BY WILLIAM COLVIN
Not many people know this, but I’m actually adopted.
Mark Colvin, an ABC journalist and an incredibly sweet man, is the man who raised me and gave me his last name, but he’s not my real father.
I remember that when I was very small, my biological parents took me on a holiday to South Australia.
It was the weekend, we were staying at a little farmhouse, and my parents had made plans to go into the city and wander around, seeing galleries and doing stuff like that.
On our way out , just before lunchtime, we stopped in at a neighbouring property, a grand old mansion, to ask for directions.
My parents got talking with the owner, a burly young man with a big smile and chubby fingers, and soon enough, he asked us to join him and some other guests for lunch, and they agreed. I didn’t know it then, but the man they were talking to was Joe Hockey.
It soon became clear that this was no ordinary lunch. The other guests were all wealthy businessmen, politicians and celebrities, and their families, and Joe was sparing absolutely no expense in their entertainment – this was nothing short of a banquet.

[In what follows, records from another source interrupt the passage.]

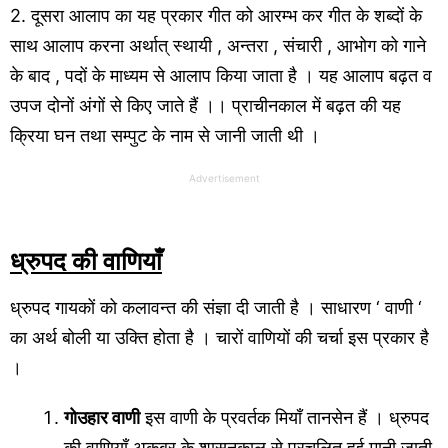
2. दूसरा आलाप का यह प्रकार गीत को आरम्भ कर गीत के शब्दों के
साथ आलाप करना अर्थात् स्थायी , अन्तरा , संचारी , आभोग को गाने
के बाद , पदों के माध्यम से आलाप किया जाता है । यह आलाप बढ़त व
उपज दोनों अंगों से किए जाते हैं ।। प्राचीनकाल में बढ़त की यह
क्रिया घन तथा सम्पुट के नाम से जानी जाती थी ।
Advertisement
ध्रुपद की वाणियाँ
ध्रुपद गायकों को कलावन्त की संज्ञा दी जाती है । साधारण ‘ वाणी ‘
का अर्थ बोली या उक्ति होता है । चारों वाणियों की चर्चा इस प्रकार है
।
गोउहार वाणी
इस वाणी के प्रवर्तक मियाँ तानसेन हैं । ध्रुपद
की वाणियाँ अकबर के शासनकाल से प्रचलित हुई मानी जाती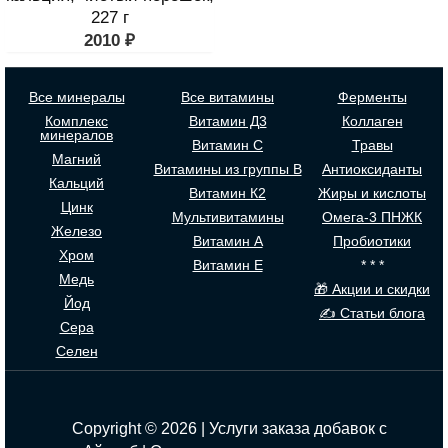
227 г
2010
₽
Все минералы
Все витамины
Ферменты
Комплекс
Витамин Д3
Коллаген
минералов
Витамин С
Травы
Магний
Витамины из группы В
Антиоксиданты
Кальций
Витамин К2
Жиры и кислоты
Цинк
Мультивитамины
Омега-3 ПНЖК
Железо
Витамин А
Пробиотики
Хром
Витамин Е
* * *
Медь
🎁 Акции и скидки
Йод
✍ Статьи блога
Сера
Селен
Copyright © 2026 | Услуги заказа добавок с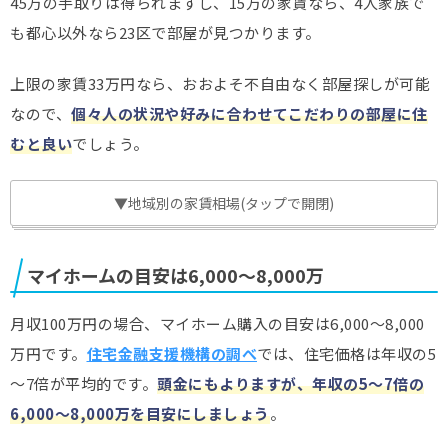
45万の手取りは得られますし、15万の家賃なら、4人家族で
も都心以外なら23区で部屋が見つかります。
上限の家賃33万円なら、おおよそ不自由なく部屋探しが可能
なので、
個々人の状況や好みに合わせてこだわりの部屋に住
むと良い
でしょう。
▼地域別の家賃相場(タップで開閉)
マイホームの目安は6,000～8,000万
月収100万円の場合、マイホーム購入の目安は6,000～8,000
万円です。
住宅金融支援機構の調べ
では、住宅価格は年収の5
～7倍が平均的です。
頭金にもよりますが、年収の5～7倍の
6,000～8,000万を目安にしましょう
。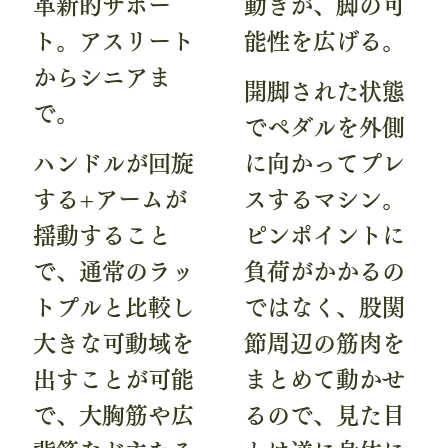
革新的サポー
動きが、脚の可
ト。アスリート
能性を広げる。
からシニアま
開脚された状態
で。
でペダルを外側
ハンドルが回旋
に向かってプレ
する+アームが
スするマシン。
揺動すること
ピンポイントに
で、通常のラッ
負荷がかかるの
トプルと比較し
ではなく、股関
大きな可動域を
節周辺の筋肉を
出すことが可能
まとめて動かせ
で、大胸筋や広
るので、見た目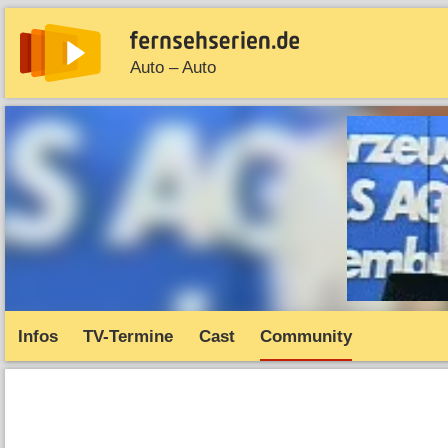
Auto – Auto
News
Entdecken
Streaming
TV-Starts
Serie
Infos
TV-Termine
Cast
Community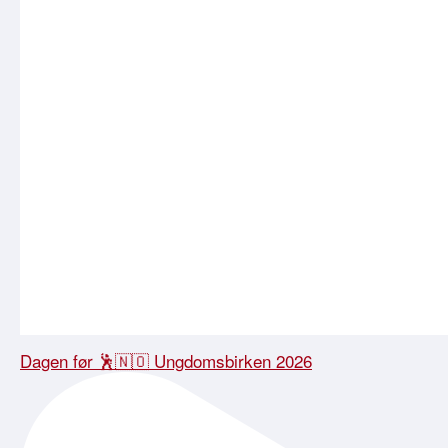
Dagen før 🕺🇳🇴 Ungdomsbirken 2026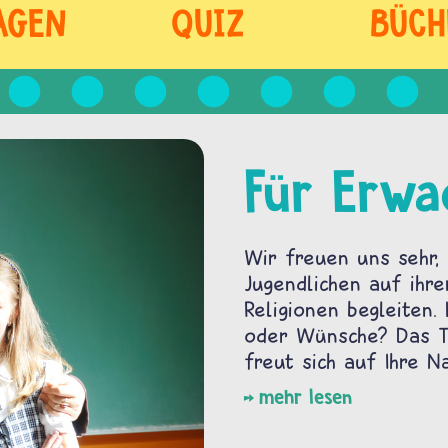
AGEN
QUIZ
BÜCH
Für Erwa
Wir freuen uns sehr, 
Jugendlichen auf ihre
Religionen begleiten.
oder Wünsche? Das Te
freut sich auf Ihre Na
mehr lesen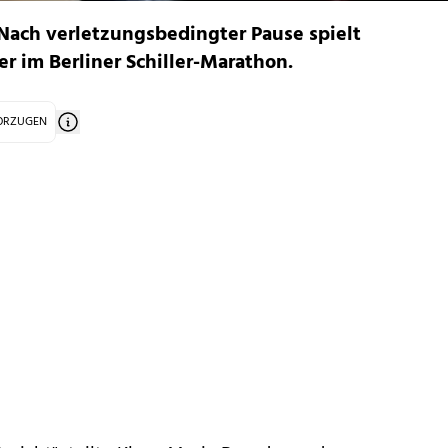
 Nach verletzungsbedingter Pause spielt
r im Berliner Schiller-Marathon.
VORZUGEN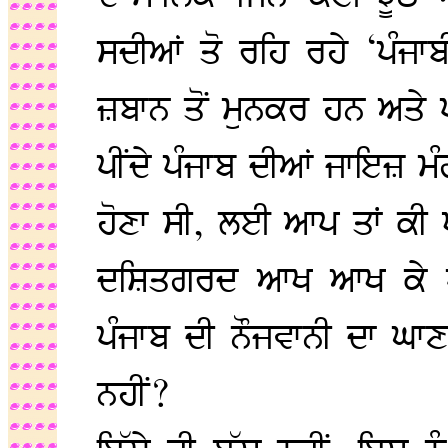
ਸਦੀਆਂ ਤੋ ਰਹਿ ਰਹੇ ‘ਪੰਜਾਬ
ਜ਼ਬਾਨ ਤੋਂ ਮੁਨਕਰ ਹਨ ਅਤੇ ਪ
ਪੀਂਦੇ ਪੰਜਾਬ ਦੀਆਂ ਜਾਇਜ਼ ਮੰਗਾਂ
ਹੋਣਾ ਸੀ, ਲਈ ਆਪ ਤਾਂ ਕੀ ਖ
ਦਸ਼ਿਤਗਰਦ ਆਖ ਆਖ ਕੇ ਪੰ
ਪੰਜਾਬ ਦੀ ਨੌਜਵਾਨੀ ਦਾ 
ਨਹੀਂ?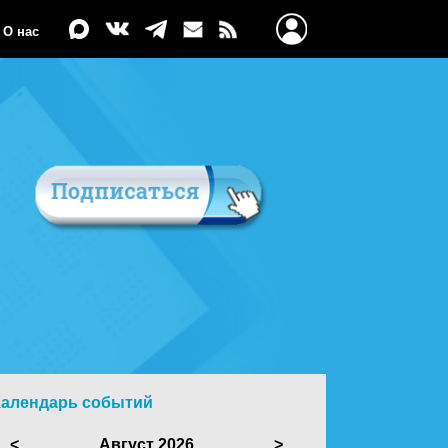
О нас
Календарь событий
<
Август 2026
>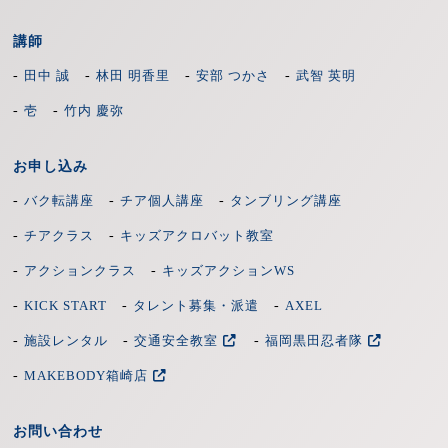
講師
基本動作の練習後、二人組でアクション基本
動作の切りかかりや受け・構えなどの練習を
-
-
-
-
田中 誠
林田 明香里
安部 つかさ
武智 英明
いたします。
-
-
壱
竹内 慶弥
お申し込み
基本動作の練習後、二人組殺陣の基本動作・
練習3
-
-
-
バク転講座
チア個人講座
タンブリング講座
基本殺陣（切りかかり・受け・構え等）の練
習をいたします。
-
-
チアクラス
キッズアクロバット教室
-
-
アクションクラス
キッズアクションWS
-
-
-
KICK START
タレント募集・派遣
AXEL
練習3
-
-
-
施設レンタル
交通安全教室
福岡黒田忍者隊
-
MAKEBODY箱崎店
お問い合わせ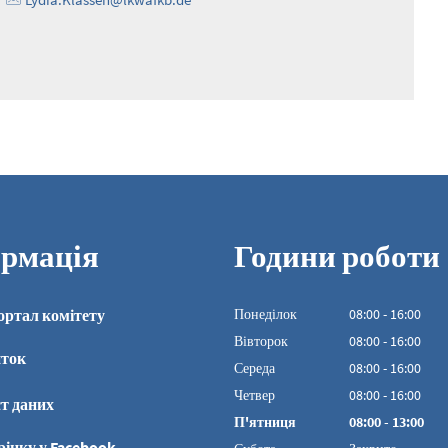
рмація
Години роботи
ортал комітету
Понеділок
08
:
00
-
16:00
З 08:00 до 16:00
Вівторок
08
:
00
-
16:00
иток
З 08:00 до 16:00
Середа
08
:
00
-
16:00
З 08:00 до 16:00
Четвер
08
:
00
-
16:00
т даних
З 08:00 до 16:00
П'ятниця
08
:
00
-
13:00
З 08:00 до 13:00
рінку у Facebook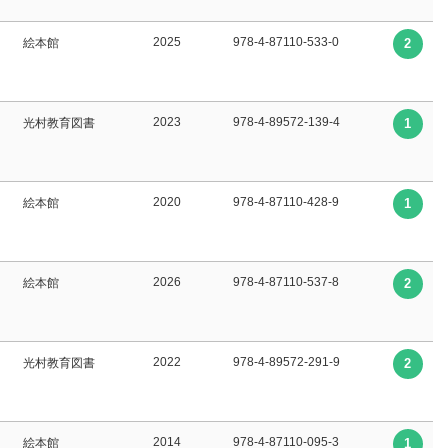
2025
978-4-87110-533-0
絵本館
2
2023
978-4-89572-139-4
光村教育図書
1
2020
978-4-87110-428-9
絵本館
1
2026
978-4-87110-537-8
絵本館
2
2022
978-4-89572-291-9
光村教育図書
2
2014
978-4-87110-095-3
絵本館
1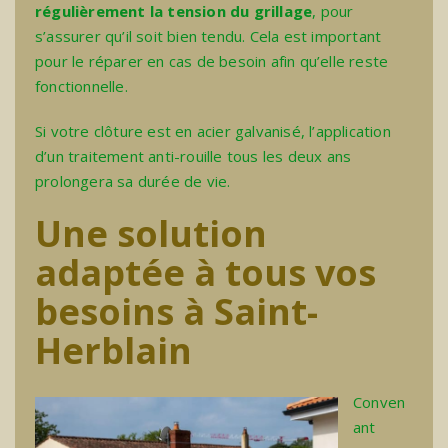
régulièrement la tension du grillage
, pour
s’assurer qu’il soit bien tendu. Cela est important
pour le réparer en cas de besoin afin qu’elle reste
fonctionnelle.
Si votre clôture est en acier galvanisé, l’application
d’un traitement anti-rouille tous les deux ans
prolongera sa durée de vie.
Une solution
adaptée à tous vos
besoins à Saint-
Herblain
Conven
ant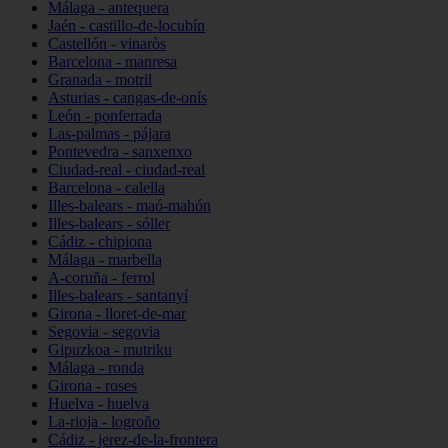
Málaga - antequera
Jaén - castillo-de-locubín
Castellón - vinaròs
Barcelona - manresa
Granada - motril
Asturias - cangas-de-onís
León - ponferrada
Las-palmas - pájara
Pontevedra - sanxenxo
Ciudad-real - ciudad-real
Barcelona - calella
Illes-balears - maó-mahón
Illes-balears - sóller
Cádiz - chipiona
Málaga - marbella
A-coruña - ferrol
Illes-balears - santanyí
Girona - lloret-de-mar
Segovia - segovia
Gipuzkoa - mutriku
Málaga - ronda
Girona - roses
Huelva - huelva
La-rioja - logroño
Cádiz - jerez-de-la-frontera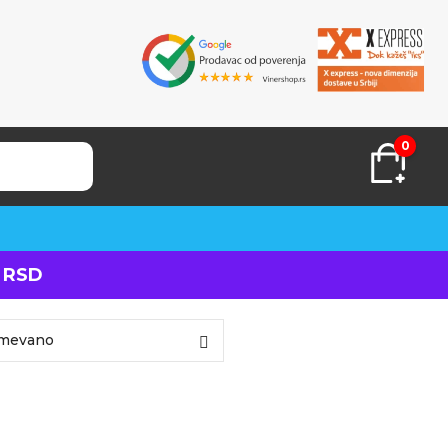
0
 RSD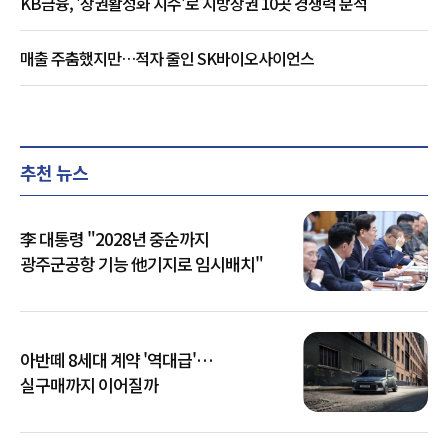
KB금융, '상권활성화 지수'로 지방상권 10곳 경쟁력 분석
매출 주춤했지만…적자 줄인 SK바이오사이언스
추천 뉴스
李 대통령 "2028년 중순까지
광주군공항 기능 他기지로 임시배치"
아반떼 8세대 계약 '역대급'…
실구매까지 이어질까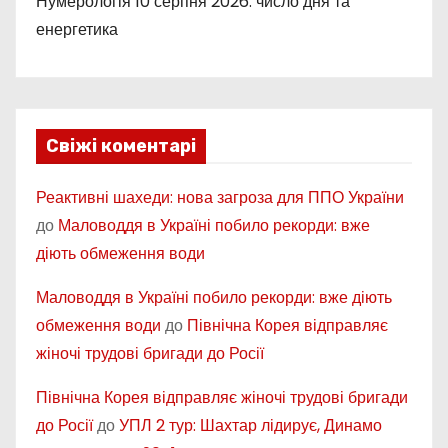
Нумерологія 10 серпня 2026: число дня та
енергетика
Свіжі коментарі
Реактивні шахеди: нова загроза для ППО України
до
Маловоддя в Україні побило рекорди: вже
діють обмеження води
Маловоддя в Україні побило рекорди: вже діють
обмеження води
до
Північна Корея відправляє
жіночі трудові бригади до Росії
Північна Корея відправляє жіночі трудові бригади
до Росії
до
УПЛ 2 тур: Шахтар лідирує, Динамо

The feast took place in the main dining room of the house, an incredible marble hall bathed in sunlight. The tables were marble, the chairs were marble thrones, even the plates looked like they could have been marble.
Despite our opulent company, we weren’t neglected. Joe treated us as guests of honour. My parents sat next to Joe, who was sitting at the head of the table, and I sat at the children’s table with the other kids.
Course after course arrived of the most amazing and exotic food. Squabs, pheasant, lamprey pie, sweetly spiced ices, bouillabaisse, incredibly delicate tarts and cakes, charcoal cooked snappers, it went on and on.
Joe was giving the adults little blue pills, which as an adult I now guess were probably Xanax, and everyone was plied with incredibly expensive wines.
Every few courses, buckets would be brought round for everyone to vomit into – big ornate clay urns filling up with sick – and everyone merrily played along, even my parents. It was the most decadent thing I’ve ever seen.
Late in the afternoon, Joe stood to make a toast. He thanked everyone for coming, and then turned to my parents.
“I think I speak for everyone here, when I say that we’re all especially glad that you were able to join us. After all, a banquet like this does need something truly, truly special as it’s final course, and we’re so glad you could provide it.”
My parents looked confused. I noticed that all of the other guests, aside from my parents, were now wearing strange gold masquerade masks over their eyes, with little gold antlers rising up above their heads.
“Prepare the final course!”, shouted Joe.
I felt strong hands lifting me from beneath my armpits as big men in chef’s clothes grabbed my parents and hauled them away from the table. I kicked and screamed as a sack was pulled over my head.
The next thing I knew I was tied up in a kitchen, watching my mother and father screaming as they were gutted alive by butchers.
Joe personally oversaw the creation of his grim meal. My parents were speared from bottom to mouth on wooden skewers and spit-roasted.
After they were cooked, they were transferred to big silver platters and covered with roasted fruits and vegetables. The last image I have of my mother is of her eyeless head, hairless and roasted, with an apple in her mouth.
I was spared for the time being, to be eaten for breakfast the next day, left tied up in the dark, freezing pantry.
Luck – if you could call anything luck after seeing your beloved mother and father roasted alive by Joe Hockey and whisked off to be eaten by his guests – came to me in the form of a kind young servant girl, who freed me in the middle of the night, and put me in a small rowboat in a river near the house.
The current carried me a long way down stream, and I was eventually found by normal people and taken to child services. I was too young to speak, and my parents became missing persons.
Eventually I was adopted by Mark and Michele, and grew up as a relatively normal child, the memories of my biological family and their deaths at the hands of our current treasurer buried deep in my subconscious, only to return to me conveniently in a dream last night, as Joe Hockey’s political career hangs in the balance.